The brassica bed on our plot is looking similarly tatty. Leaves don’t last for ever and often the reason some other people’s brassicas look healthier is that they sensibly remove the outer dying leaves before they fall off and attract slugs. Everyone should try it, especially if there’s a plot inspection due. We’ve borrowed about 50 square metres off our neighbour who’s temporarily indisposed, and yesterday I cut him a savoy cabbage by way of a thank-you. He’d come up for some of his purple sprouting broccoli but the pigeons had got there first. Again on the face of it our small gift wasn’t a great specimen, but a bit of a trim with my penknife made it look as good as anything in the supermarket. It was then I resolved to use up some of the surplus by making a batch of sauerkraut.

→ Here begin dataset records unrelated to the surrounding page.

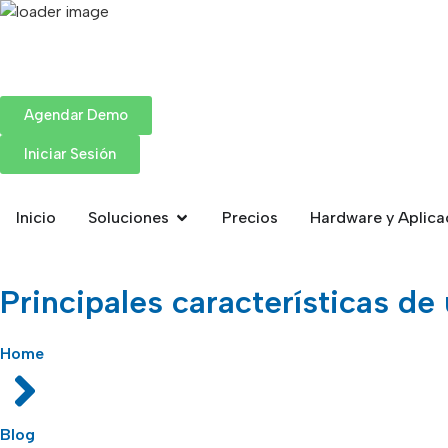
Agendar Demo
Iniciar Sesión
Inicio
Soluciones
Precios
Hardware y Aplica
Principales características d
Home
Blog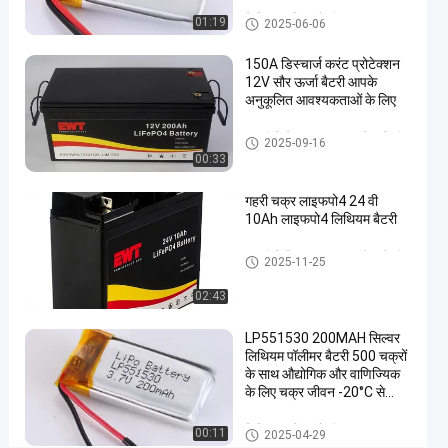
पॉलिमर
लिथियम पॉलिमर बैटरी
01:19
2025-06-06
बैटरी
150A डिस्चार्ज करंट प्रोटेक्शन
12V सौर ऊर्जा बैटरी आपके
अब बात करो
लिथियम
2025-
111
अनुकूलित आवश्यकताओं के लिए
पॉलिमर
06-06
विचार
बैटरी
साझा करना
12 वी लिथियम आयरन फॉस्फेट बैटरी
2025-09-16
00:33
#
लिथियम
गहरी चक्र लाइफपो4 24 वी
पॉलिमर
10Ah लाइफपो4 लिथियम बैटरी
बैटरी
#
24 वी लिथियम आयरन फॉस्फेट बैटरी
2025-11-25
लिथियम
02:43
आयन
पॉलिमर
LP551530 200MAH सिल्वर
बैटरी
लिथियम पॉलीमर बैटरी 500 चक्रों
#
के साथ औद्योगिक और वाणिज्यिक
लिथियम
के लिए चक्र जीवन -20°C से
45°C
पॉलिमर
लिथियम पॉलिमर बैटरी
00:11
2025-04-29
लिपो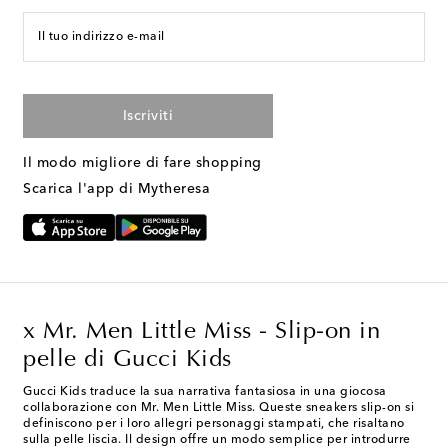
Il tuo indirizzo e-mail
Iscriviti
Il modo migliore di fare shopping
Scarica l'app di Mytheresa
x Mr. Men Little Miss - Slip-on in
pelle di Gucci Kids
Gucci Kids traduce la sua narrativa fantasiosa in una giocosa
collaborazione con Mr. Men Little Miss. Queste sneakers slip-on si
definiscono per i loro allegri personaggi stampati, che risaltano
sulla pelle liscia. Il design offre un modo semplice per introdurre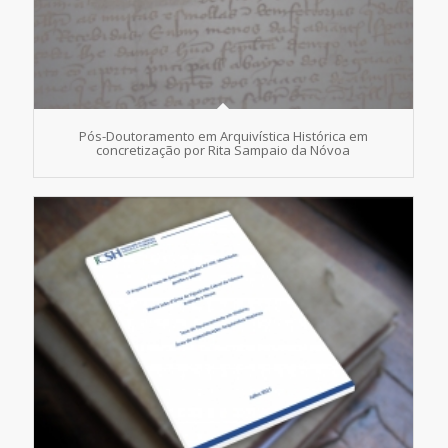
Pós-Doutoramento em Arquivística Histórica em
concretização por Rita Sampaio da Nóvoa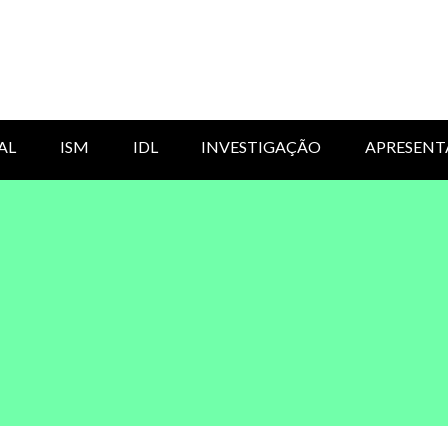
AL
ISM
IDL
INVESTIGAÇÃO
APRESENT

And so this morning, as planned, we went up to check things out. Nothing stirring in the hot bed yet, but then we weren’t expecting too much for a few days. However the compost heap had leapt into action after being turned and the worms have all retreated (hopefully) to a place of safety after the temperature had increased to 35C. It’s absolutely true what they say: turning is what keeps the composting process going.
After that discovery while Madame looked after the greenhouse, I cut savoys and an odd red cabbage for the sauerkraut.
Back in the kitchen it didn’t take long to clean and shred the cabbage, salt it and get it into the fermentation jar. By then, of course, I was in full-on cooking mode so off I went on pommes dauphinoise and roasted pork belly on cider using up another pile of our own veg that were unlikely to be used in anything except stock.
Then, back up to the allotment where I was able to dig the very last patch of unused ground. I’m fully committed to no-dig gardening and although it might sound contradictory, I needed to dig this patch to remove the last of the rampant couch and bindweed. However I’m bound to say I love digging and I’ll miss it immensely. When we’d finished we wandered down through the organic allotments towards the pub and we were taken for a rather inspiring guided tour around the community garden. What a lovely day – our pints never tasted better!